Wednesday, January 20, 2010

After Brown’s Win, Steele Still Pessimistic About GOP’s Chances To Win House And Senate Majorities In 2010

By Ben Armbruster

The Republican Party’s congressional leadership was reportedly angered when RNC Chairman Michael Steele said recently that the GOP probably won’t win majorities in the House and Senate in this year’s mid-term elections and that the Party isn’t quite ready to lead.

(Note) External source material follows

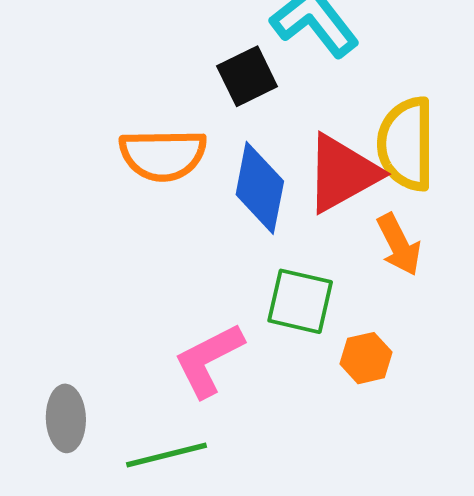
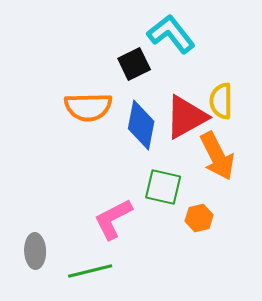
yellow semicircle: (406, 144) -> (221, 101), size x0.7
orange arrow: (399, 245) -> (217, 156), size x1.4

Despite the backlash from his colleagues on the Hill, and in the wake of Scott Brown’s (R-MA) victory in the Massachusetts, Steele still proclaims pessimism about the GOP’s chances in 2010. “You just can’t stop and think, ‘well OK now we’ll win in Maryland, we’ll win Delaware and we’ll win everywhere in the country because we won in Massachusetts.’ Every place is different,” he told a local Maryland radio show today. And on ABC this morning, Steele again said the GOP probably won’t win back the House and Senate:

STEPHANOPOULOS: Scott Brown wins in Massachusetts. Does this mean that the Republicans are going to take the House and Senate in November?

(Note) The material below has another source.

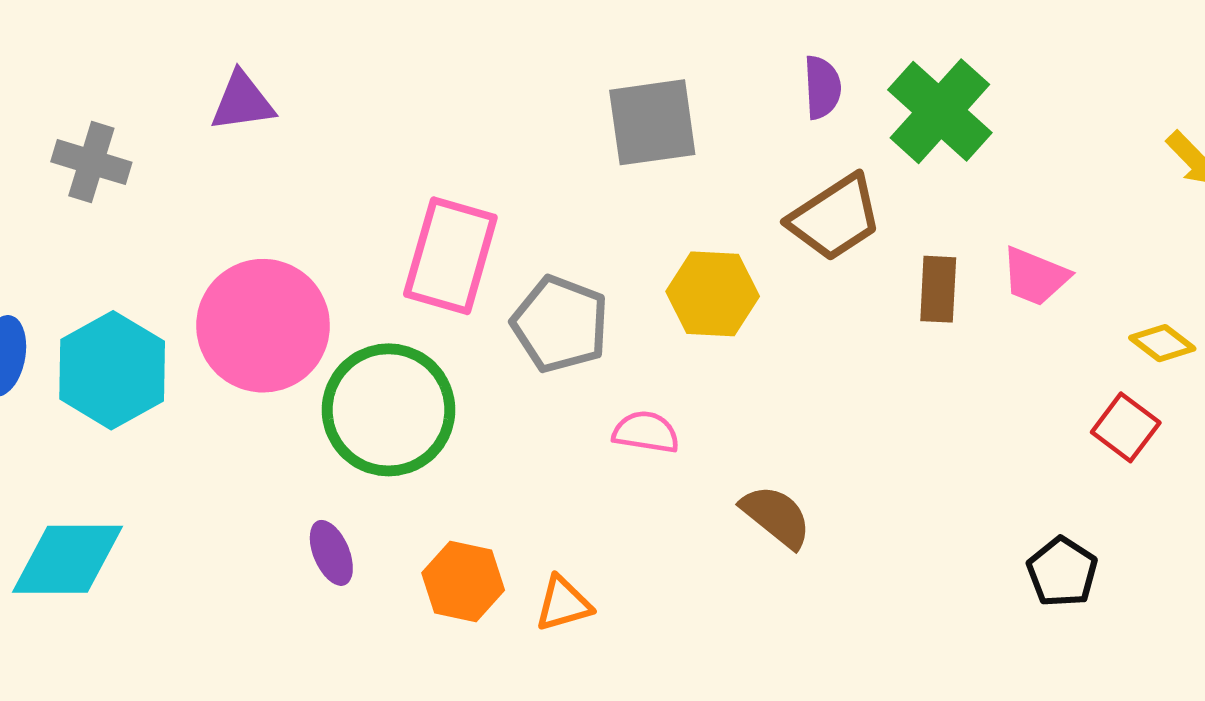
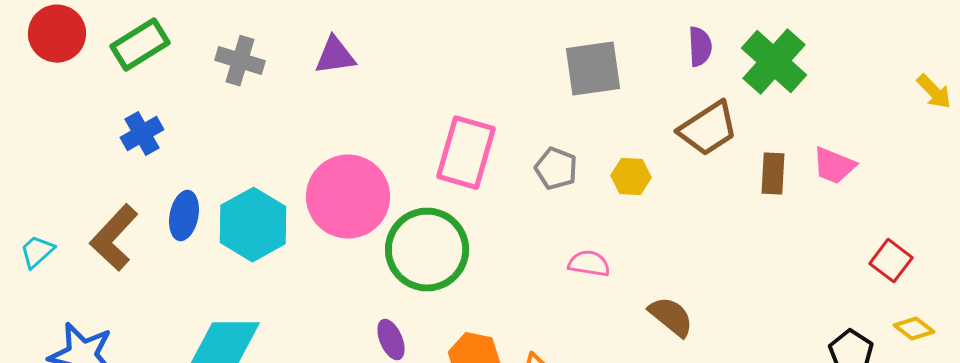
gray cross: (91, 162) -> (240, 61), moved
yellow hexagon: (713, 294) -> (631, 177), size x0.7
gray pentagon: (560, 324) -> (556, 169), moved, size x0.7
yellow diamond: (1162, 343) -> (914, 329), moved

STEELE: Oh, I think we are very well on our way at this pace to certainly narrow the margin in the United States Senate as we will in the House and we’ll see how the rest of it plans out.

Watch it:

Congressional Republicans are putting forth a different message from Steele. National Republican Senatorial Campaign Committee Chairman Sen. John Cornyn (R-TX) suggested in an interview with the New York Times today the possibility of a GOP “tsunami” this November. A National Republican Congressional Committee (NRCC) spokesman echoed Cornyn. “If Democrats can’t sell their agenda in the bluest state in the country, they can’t sell it anywhere…to that end, it will have a significant ripple effect on campaigns across the country.” “Scott Brown’s win confirms the serious ramifications that will haunt Democrats all the way to the November elections,” NRCC chair Rep. Pete Sessions (R-TX) said. “There is a movement building in America that threatens their majority in Congress.”

“You really just have to get him to stop,” one top congressional GOP aide said of Steele after his comment that the party wasn’t ready to lead. Another aide said Party leaders want Steele “out of sight, out of mind.”